SAN FRANCISCOCiting a goodwill write down of more than $1 billion, SanDisk Corp. Monday (Feb. 2). posted a net loss in accordance with generally accepted accounting principles (GAAP) of $1.86 billion, or $8.25 per share, on revenue of $864 million for the fourth quarter of 2008.
SanDisk (Milpitas, Calif.) said it incurred a combined pre-tax goodwill and intangible asset impairment charge of $1.02 billion, due to a sustained decline in the company's market capitalization and other factors.

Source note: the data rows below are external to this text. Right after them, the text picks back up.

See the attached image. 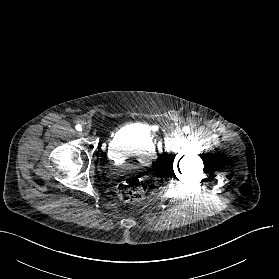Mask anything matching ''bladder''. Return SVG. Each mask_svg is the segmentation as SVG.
Here are the masks:
<instances>
[{
    "label": "bladder",
    "instance_id": "31cf9c89",
    "mask_svg": "<svg viewBox=\"0 0 279 279\" xmlns=\"http://www.w3.org/2000/svg\"><path fill=\"white\" fill-rule=\"evenodd\" d=\"M106 150L114 163L126 169L149 167L157 158L153 132L141 122L127 123L113 131Z\"/></svg>",
    "mask_w": 279,
    "mask_h": 279
}]
</instances>
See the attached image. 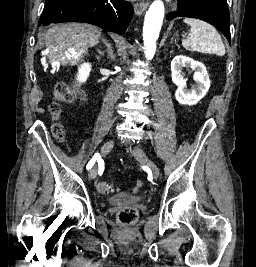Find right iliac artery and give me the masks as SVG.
<instances>
[{
  "label": "right iliac artery",
  "instance_id": "82829eb1",
  "mask_svg": "<svg viewBox=\"0 0 256 267\" xmlns=\"http://www.w3.org/2000/svg\"><path fill=\"white\" fill-rule=\"evenodd\" d=\"M100 154L99 153H95L93 158L89 161V163L87 164L86 168L89 170L91 169V167L94 165L95 161L100 159Z\"/></svg>",
  "mask_w": 256,
  "mask_h": 267
}]
</instances>
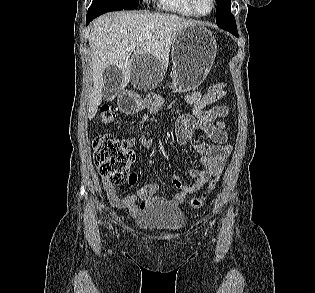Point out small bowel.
Wrapping results in <instances>:
<instances>
[{
    "instance_id": "1",
    "label": "small bowel",
    "mask_w": 315,
    "mask_h": 293,
    "mask_svg": "<svg viewBox=\"0 0 315 293\" xmlns=\"http://www.w3.org/2000/svg\"><path fill=\"white\" fill-rule=\"evenodd\" d=\"M225 94V90L221 94L191 92L186 95L185 100L193 106L192 114H180L174 120L177 142L182 146H190L200 156L202 169L189 170L190 176L195 179L193 184H184L178 176H175L172 183L177 192L173 197L167 199L156 195L159 185L154 181L141 187L137 194L125 196H120L114 185L104 183L110 203L115 207L127 209L133 216L156 203L176 206L181 204L188 195L200 190L210 178L218 175L223 170L226 159L232 150L231 145L228 144L229 135L224 121L228 117L230 109L225 105L206 107L218 102ZM198 129L211 142L196 141L194 134ZM137 141L144 149H150L153 145L152 139L141 136L138 139L129 138L128 146H134Z\"/></svg>"
}]
</instances>
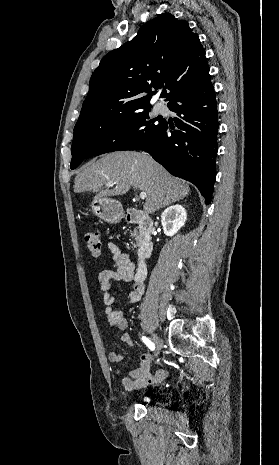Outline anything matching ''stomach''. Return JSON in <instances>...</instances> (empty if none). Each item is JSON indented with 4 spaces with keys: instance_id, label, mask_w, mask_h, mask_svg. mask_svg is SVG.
<instances>
[{
    "instance_id": "obj_1",
    "label": "stomach",
    "mask_w": 279,
    "mask_h": 465,
    "mask_svg": "<svg viewBox=\"0 0 279 465\" xmlns=\"http://www.w3.org/2000/svg\"><path fill=\"white\" fill-rule=\"evenodd\" d=\"M91 207L96 216L111 224L119 223L123 217L122 205L114 199L94 198Z\"/></svg>"
}]
</instances>
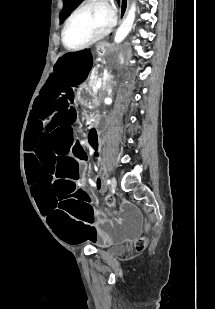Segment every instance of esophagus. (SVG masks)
I'll return each mask as SVG.
<instances>
[{
  "instance_id": "obj_1",
  "label": "esophagus",
  "mask_w": 215,
  "mask_h": 309,
  "mask_svg": "<svg viewBox=\"0 0 215 309\" xmlns=\"http://www.w3.org/2000/svg\"><path fill=\"white\" fill-rule=\"evenodd\" d=\"M129 2L130 0H121V5H120V13H119V20L120 22L124 19L128 7H129Z\"/></svg>"
}]
</instances>
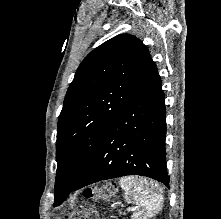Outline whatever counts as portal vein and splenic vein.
<instances>
[{"mask_svg":"<svg viewBox=\"0 0 221 219\" xmlns=\"http://www.w3.org/2000/svg\"><path fill=\"white\" fill-rule=\"evenodd\" d=\"M128 210H129V211H134L135 209H133V208H128Z\"/></svg>","mask_w":221,"mask_h":219,"instance_id":"obj_1","label":"portal vein and splenic vein"}]
</instances>
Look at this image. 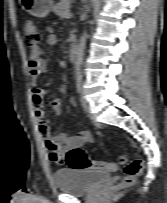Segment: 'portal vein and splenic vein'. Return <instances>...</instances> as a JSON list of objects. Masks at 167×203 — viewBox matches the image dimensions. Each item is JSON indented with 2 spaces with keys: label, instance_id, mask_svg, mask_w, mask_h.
<instances>
[{
  "label": "portal vein and splenic vein",
  "instance_id": "18ae733b",
  "mask_svg": "<svg viewBox=\"0 0 167 203\" xmlns=\"http://www.w3.org/2000/svg\"><path fill=\"white\" fill-rule=\"evenodd\" d=\"M72 15H71V13H69V12H67L66 14H65V17L66 18H70Z\"/></svg>",
  "mask_w": 167,
  "mask_h": 203
}]
</instances>
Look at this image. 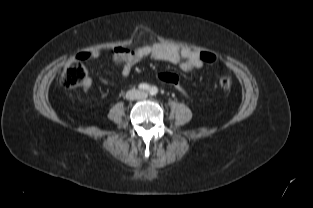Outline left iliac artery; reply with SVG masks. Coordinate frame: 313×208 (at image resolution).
<instances>
[{
  "mask_svg": "<svg viewBox=\"0 0 313 208\" xmlns=\"http://www.w3.org/2000/svg\"><path fill=\"white\" fill-rule=\"evenodd\" d=\"M157 93H158V88H157L156 86H152V87L150 88V94H151L152 96H155Z\"/></svg>",
  "mask_w": 313,
  "mask_h": 208,
  "instance_id": "1",
  "label": "left iliac artery"
}]
</instances>
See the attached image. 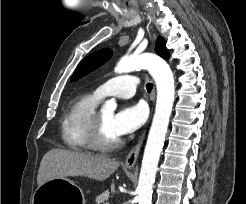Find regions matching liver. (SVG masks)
Returning <instances> with one entry per match:
<instances>
[{
	"instance_id": "6515ba94",
	"label": "liver",
	"mask_w": 246,
	"mask_h": 204,
	"mask_svg": "<svg viewBox=\"0 0 246 204\" xmlns=\"http://www.w3.org/2000/svg\"><path fill=\"white\" fill-rule=\"evenodd\" d=\"M120 163L115 159L79 151L54 148L42 158L37 175L38 187L54 178L84 176L97 181L107 179Z\"/></svg>"
}]
</instances>
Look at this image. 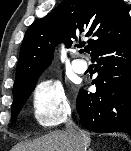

Revenue for the quarter increased 5 percent over the prior quarter, but was down 31 percent when compared with the year-ago quarter, SanDisk said. The net loss for the quarter compares to a GAAP net income of $106 million, or 45 cents per share, posted in the fourth quarter of fiscal 2007.
For the year, SanDisk reported a GAAP net loss for fiscal 2008 of $2.07 billion, or $9.19 per share. The company had posted a new income of $219 million, or 93 cents per share, in fiscal 2007.
Total revenue for fiscal 2008 was $3.35 billion, down 14 percent from $3.90 billion in fiscal 2007, SanDisk said.
Eli Harari, SanDisk chairman and CEO, said the company was happy to achieve sequentially revenue growth in the fourth quarter, but disappointed with its bottom line results. "We are taking significant steps to curtail our captive output, conserve cash and reduce capital and operating expenditures," he said.
Harari said the drastic capital expenditure cuts announced by memory chip vendors for 2009 are likely to contribute to a better balance between supply and demand and an improved pricing environment in the company's markets later in 2009 and into 2010.